Quantifying the cost of lockdown

28 September 2020

10:01 PM

28 September 2020

10:01 PM

We have had plenty of anecdotes about people failing to be diagnosed with serious diseases during lockdown. This is thanks to either to hospitals cancelling appointments, GP surgeries stopping face-to-face meetings or people picking up the message that they should protect the NHS by trying not to use it.

But what about quantifying the problem? The National Institute for Health Research has attempted to do just this. In a paper published in the Lancet Public Health, it looked at the number of diagnoses which were made in Salford between 1 March and 31 May this year and compared them with the number of diagnoses that would have been expected over that period, calculated from records over the past decade.

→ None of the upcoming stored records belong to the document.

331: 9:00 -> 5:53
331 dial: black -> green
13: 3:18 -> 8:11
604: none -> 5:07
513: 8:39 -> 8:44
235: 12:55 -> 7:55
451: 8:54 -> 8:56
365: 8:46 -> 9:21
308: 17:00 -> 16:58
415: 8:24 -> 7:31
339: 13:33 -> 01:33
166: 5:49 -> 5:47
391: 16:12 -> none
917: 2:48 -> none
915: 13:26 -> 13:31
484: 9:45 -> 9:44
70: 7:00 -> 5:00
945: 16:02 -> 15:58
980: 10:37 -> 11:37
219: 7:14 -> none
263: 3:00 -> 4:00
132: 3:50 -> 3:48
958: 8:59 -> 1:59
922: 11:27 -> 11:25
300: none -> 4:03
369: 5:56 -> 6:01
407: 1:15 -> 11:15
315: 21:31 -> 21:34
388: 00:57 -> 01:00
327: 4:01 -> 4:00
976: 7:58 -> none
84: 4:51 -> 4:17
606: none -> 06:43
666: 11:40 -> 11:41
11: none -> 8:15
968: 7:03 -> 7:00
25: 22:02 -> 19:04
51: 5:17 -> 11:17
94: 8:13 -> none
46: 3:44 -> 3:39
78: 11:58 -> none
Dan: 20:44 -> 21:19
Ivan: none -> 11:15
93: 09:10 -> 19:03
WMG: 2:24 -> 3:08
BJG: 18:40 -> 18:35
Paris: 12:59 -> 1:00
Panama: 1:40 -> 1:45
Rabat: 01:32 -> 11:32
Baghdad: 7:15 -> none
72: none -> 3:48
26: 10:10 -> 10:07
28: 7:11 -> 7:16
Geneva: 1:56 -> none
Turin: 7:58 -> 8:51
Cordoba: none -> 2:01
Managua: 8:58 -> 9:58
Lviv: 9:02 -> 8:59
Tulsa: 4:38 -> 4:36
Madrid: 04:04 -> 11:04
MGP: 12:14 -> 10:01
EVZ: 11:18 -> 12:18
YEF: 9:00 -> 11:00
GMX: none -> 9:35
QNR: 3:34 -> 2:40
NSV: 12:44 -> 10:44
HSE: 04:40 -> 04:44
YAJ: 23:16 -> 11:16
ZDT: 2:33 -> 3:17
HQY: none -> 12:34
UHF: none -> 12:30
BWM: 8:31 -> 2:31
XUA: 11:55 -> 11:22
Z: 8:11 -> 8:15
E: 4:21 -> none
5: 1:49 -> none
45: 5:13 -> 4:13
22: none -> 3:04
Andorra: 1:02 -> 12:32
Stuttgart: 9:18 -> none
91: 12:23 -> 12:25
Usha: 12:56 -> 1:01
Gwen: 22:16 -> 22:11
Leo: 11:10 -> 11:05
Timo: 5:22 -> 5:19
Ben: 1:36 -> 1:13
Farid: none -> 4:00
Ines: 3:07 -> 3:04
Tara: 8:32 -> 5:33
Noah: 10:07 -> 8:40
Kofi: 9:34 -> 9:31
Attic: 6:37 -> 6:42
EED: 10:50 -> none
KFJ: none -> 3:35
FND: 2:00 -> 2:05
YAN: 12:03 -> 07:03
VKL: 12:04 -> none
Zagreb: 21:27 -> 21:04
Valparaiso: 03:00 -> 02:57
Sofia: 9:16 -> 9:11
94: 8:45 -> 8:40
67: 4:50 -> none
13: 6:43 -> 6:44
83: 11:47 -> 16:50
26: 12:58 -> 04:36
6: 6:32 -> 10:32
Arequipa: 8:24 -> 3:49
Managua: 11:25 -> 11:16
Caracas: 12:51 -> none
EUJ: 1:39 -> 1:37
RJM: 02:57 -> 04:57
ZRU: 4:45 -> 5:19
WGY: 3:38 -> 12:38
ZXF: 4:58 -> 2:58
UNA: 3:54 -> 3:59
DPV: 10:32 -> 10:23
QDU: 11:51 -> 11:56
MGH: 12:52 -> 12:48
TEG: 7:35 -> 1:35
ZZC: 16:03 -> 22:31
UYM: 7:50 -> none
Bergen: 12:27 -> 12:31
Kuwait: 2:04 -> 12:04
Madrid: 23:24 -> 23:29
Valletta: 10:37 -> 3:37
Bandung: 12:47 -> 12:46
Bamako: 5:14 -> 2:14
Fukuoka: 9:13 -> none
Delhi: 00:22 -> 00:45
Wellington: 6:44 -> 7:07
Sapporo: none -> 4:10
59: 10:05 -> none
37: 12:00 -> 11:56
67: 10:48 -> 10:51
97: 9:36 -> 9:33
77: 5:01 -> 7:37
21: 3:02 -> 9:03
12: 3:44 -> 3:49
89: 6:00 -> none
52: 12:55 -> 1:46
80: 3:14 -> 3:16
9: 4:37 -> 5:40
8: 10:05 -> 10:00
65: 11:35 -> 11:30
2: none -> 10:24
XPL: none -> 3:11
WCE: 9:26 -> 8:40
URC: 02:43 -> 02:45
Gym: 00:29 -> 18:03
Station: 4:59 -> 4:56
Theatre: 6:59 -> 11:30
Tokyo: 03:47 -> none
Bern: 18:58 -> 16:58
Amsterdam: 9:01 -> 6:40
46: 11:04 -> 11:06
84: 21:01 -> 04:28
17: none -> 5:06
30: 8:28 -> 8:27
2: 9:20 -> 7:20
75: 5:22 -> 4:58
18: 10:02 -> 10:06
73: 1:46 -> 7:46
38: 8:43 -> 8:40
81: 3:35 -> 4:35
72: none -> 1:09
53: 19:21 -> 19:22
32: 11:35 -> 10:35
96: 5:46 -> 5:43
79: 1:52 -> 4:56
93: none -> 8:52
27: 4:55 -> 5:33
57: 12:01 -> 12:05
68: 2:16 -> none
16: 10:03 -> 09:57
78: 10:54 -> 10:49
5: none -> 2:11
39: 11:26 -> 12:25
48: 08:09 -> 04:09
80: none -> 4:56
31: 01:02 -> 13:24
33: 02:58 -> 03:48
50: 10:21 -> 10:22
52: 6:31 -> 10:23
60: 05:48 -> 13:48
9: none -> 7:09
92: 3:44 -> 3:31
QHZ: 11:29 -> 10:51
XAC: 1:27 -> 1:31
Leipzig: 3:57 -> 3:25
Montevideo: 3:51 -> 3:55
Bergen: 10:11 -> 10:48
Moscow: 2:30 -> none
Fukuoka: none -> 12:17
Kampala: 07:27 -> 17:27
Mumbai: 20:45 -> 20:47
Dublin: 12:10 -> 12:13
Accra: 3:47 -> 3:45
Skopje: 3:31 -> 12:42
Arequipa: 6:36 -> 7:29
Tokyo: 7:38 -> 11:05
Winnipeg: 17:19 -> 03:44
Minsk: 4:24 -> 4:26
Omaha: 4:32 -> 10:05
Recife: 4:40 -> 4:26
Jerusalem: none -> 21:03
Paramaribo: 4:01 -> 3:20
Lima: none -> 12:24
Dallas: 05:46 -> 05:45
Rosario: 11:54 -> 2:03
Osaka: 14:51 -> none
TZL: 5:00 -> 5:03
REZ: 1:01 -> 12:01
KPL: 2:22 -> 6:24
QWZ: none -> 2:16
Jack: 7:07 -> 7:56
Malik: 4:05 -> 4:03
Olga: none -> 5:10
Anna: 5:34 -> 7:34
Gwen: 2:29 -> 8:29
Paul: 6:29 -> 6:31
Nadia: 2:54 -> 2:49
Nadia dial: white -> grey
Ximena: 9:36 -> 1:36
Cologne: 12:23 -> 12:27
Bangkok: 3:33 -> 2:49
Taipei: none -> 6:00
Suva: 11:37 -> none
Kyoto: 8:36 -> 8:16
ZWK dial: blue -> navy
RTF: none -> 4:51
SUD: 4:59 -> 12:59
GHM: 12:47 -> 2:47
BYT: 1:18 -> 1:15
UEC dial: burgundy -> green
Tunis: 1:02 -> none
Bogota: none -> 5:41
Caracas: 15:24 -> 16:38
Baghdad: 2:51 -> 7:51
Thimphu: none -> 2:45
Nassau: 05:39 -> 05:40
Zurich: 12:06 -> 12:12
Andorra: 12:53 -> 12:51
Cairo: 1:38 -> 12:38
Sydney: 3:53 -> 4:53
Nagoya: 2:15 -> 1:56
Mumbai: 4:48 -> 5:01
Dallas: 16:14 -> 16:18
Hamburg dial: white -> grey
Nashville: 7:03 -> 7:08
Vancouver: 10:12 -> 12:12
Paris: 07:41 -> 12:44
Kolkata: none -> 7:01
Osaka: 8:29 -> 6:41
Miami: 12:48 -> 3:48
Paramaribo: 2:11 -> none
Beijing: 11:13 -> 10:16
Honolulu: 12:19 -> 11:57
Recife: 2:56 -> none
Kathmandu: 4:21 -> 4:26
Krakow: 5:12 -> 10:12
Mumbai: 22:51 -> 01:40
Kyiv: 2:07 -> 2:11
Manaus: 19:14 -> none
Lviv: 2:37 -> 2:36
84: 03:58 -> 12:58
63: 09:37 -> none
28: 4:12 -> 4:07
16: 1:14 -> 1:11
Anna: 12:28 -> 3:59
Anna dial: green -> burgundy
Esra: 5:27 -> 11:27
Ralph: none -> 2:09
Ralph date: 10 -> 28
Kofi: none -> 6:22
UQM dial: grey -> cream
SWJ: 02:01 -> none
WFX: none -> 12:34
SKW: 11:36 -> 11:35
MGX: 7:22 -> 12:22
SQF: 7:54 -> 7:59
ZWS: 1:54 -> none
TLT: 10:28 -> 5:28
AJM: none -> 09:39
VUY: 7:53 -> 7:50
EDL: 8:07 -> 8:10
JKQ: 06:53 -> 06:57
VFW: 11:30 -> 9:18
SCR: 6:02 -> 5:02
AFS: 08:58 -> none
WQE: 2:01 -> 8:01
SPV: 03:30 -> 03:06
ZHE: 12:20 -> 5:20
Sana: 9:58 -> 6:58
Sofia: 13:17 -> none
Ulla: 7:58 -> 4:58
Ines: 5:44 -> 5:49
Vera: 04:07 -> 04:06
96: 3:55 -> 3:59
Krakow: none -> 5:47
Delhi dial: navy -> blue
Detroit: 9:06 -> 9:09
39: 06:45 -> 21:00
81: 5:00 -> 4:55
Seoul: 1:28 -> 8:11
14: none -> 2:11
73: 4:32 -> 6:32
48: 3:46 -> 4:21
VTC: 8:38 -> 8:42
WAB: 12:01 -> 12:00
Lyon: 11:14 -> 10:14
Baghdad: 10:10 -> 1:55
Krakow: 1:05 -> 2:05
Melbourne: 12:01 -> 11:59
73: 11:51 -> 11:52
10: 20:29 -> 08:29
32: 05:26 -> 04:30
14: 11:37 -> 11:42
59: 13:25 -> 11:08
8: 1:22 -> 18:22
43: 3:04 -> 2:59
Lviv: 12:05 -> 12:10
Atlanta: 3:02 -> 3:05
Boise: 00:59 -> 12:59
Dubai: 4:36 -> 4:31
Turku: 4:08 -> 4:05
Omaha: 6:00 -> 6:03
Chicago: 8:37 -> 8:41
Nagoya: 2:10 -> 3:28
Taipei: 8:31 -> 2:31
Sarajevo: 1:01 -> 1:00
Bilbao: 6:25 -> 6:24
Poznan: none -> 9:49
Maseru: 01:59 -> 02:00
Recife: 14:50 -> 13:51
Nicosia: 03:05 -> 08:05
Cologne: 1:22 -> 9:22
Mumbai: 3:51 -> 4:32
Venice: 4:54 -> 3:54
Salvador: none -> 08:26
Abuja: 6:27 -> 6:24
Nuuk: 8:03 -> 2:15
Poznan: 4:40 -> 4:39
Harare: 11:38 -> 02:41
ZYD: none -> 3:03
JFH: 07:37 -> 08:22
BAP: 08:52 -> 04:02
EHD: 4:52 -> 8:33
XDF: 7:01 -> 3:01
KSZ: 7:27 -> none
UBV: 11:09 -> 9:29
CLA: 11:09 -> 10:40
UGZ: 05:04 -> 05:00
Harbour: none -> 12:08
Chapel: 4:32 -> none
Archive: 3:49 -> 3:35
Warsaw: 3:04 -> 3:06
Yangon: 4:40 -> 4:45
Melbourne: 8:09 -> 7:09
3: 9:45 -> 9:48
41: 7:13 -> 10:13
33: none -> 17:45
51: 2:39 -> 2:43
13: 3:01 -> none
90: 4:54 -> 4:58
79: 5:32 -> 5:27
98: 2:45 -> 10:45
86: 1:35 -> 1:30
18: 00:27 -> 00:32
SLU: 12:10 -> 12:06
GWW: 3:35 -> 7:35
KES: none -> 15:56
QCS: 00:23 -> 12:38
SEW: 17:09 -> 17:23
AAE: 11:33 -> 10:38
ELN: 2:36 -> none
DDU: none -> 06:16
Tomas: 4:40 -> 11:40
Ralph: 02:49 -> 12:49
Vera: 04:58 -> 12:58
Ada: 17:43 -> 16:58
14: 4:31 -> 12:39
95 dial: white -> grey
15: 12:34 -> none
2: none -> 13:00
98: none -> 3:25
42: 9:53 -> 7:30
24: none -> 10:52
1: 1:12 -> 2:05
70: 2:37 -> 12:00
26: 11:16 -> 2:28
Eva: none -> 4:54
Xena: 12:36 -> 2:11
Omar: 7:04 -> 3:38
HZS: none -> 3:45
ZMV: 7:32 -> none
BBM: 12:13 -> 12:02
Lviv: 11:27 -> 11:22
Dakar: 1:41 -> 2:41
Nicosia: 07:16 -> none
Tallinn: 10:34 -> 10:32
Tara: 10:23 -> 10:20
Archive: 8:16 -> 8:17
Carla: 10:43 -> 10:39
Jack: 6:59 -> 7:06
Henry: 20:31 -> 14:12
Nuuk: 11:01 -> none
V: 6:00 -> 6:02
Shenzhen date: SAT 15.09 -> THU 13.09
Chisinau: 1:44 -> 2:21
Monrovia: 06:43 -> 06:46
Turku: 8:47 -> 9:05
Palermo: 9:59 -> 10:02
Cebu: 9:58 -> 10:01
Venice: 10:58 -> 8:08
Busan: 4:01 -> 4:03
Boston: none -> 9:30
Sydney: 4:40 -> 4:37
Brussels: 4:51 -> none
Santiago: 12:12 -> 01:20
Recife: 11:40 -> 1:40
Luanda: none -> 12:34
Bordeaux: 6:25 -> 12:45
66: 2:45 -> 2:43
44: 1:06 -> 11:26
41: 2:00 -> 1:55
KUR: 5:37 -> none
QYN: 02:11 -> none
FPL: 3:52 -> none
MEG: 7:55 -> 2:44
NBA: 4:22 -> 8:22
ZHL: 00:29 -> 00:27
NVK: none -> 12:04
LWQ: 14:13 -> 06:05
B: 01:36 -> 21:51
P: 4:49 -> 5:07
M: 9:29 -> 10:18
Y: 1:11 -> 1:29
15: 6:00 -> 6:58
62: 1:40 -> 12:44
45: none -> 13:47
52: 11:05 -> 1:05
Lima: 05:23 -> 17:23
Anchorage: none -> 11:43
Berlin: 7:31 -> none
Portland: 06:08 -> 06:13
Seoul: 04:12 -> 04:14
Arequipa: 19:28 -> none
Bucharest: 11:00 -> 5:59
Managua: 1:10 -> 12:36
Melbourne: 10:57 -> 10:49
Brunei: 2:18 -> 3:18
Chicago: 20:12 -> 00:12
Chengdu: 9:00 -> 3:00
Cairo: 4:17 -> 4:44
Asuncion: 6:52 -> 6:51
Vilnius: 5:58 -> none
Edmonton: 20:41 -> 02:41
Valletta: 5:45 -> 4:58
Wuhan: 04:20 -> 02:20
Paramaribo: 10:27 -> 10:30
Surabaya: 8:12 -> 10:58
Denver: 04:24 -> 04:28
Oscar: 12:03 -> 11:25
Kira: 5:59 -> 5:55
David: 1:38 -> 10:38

They found that 1,073 diagnoses of mental health problems were made in the three months to 31 May, compared with an expected 2,147. For type 2 diabetes, it was 141 cases, compared with an expected 276. With circulatory diseases, it was 598, compared with 1,054.

There was a much less dramatic fall in the number of cancer diagnoses, which were 163, compared with an expected 194 — a fall of 16 per cent, which the authors say is not statistically significant. However, as the lockdown progressed, cancer diagnoses fell. In May there were 38 cases diagnosed against an expected 68 — a fall of 44 per cent. The findings for all conditions might have been even more dramatic had the study started its analysis from 23 March — the day lockdown began — rather than 1 March.

The Salford study gives a snapshot of what happened during lockdown in one relatively poor urban borough. What it doesn’t tell us is how the pattern of missed diagnoses varied across the country. But it seems clear that the rush into lockdown had significant unintended consequences for healthcare generally — the price for which will be paid over a number of years as the medical conditions which were missed during lockdown manifest themselves.